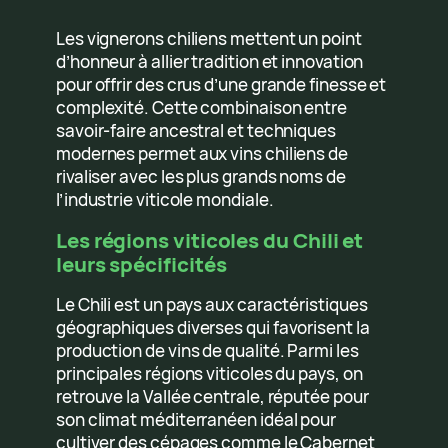
Les vignerons chiliens mettent un point
d’honneur à allier tradition et innovation
pour offrir des crus d’une grande finesse et
complexité. Cette combinaison entre
savoir-faire ancestral et techniques
modernes permet aux vins chiliens de
rivaliser avec les plus grands noms de
l’industrie viticole mondiale.
Les régions viticoles du Chili et
leurs spécificités
Le Chili est un pays aux caractéristiques
géographiques diverses qui favorisent la
production de vins de qualité. Parmi les
principales régions viticoles du pays, on
retrouve la Vallée centrale, réputée pour
son climat méditerranéen idéal pour
cultiver des cépages comme le Cabernet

TASK PROMPT: Look through the listing, and copy each line that contains the word "pays".

RESULT BELOW:
Le Chili est un pays aux caractéristiques
principales régions viticoles du pays, on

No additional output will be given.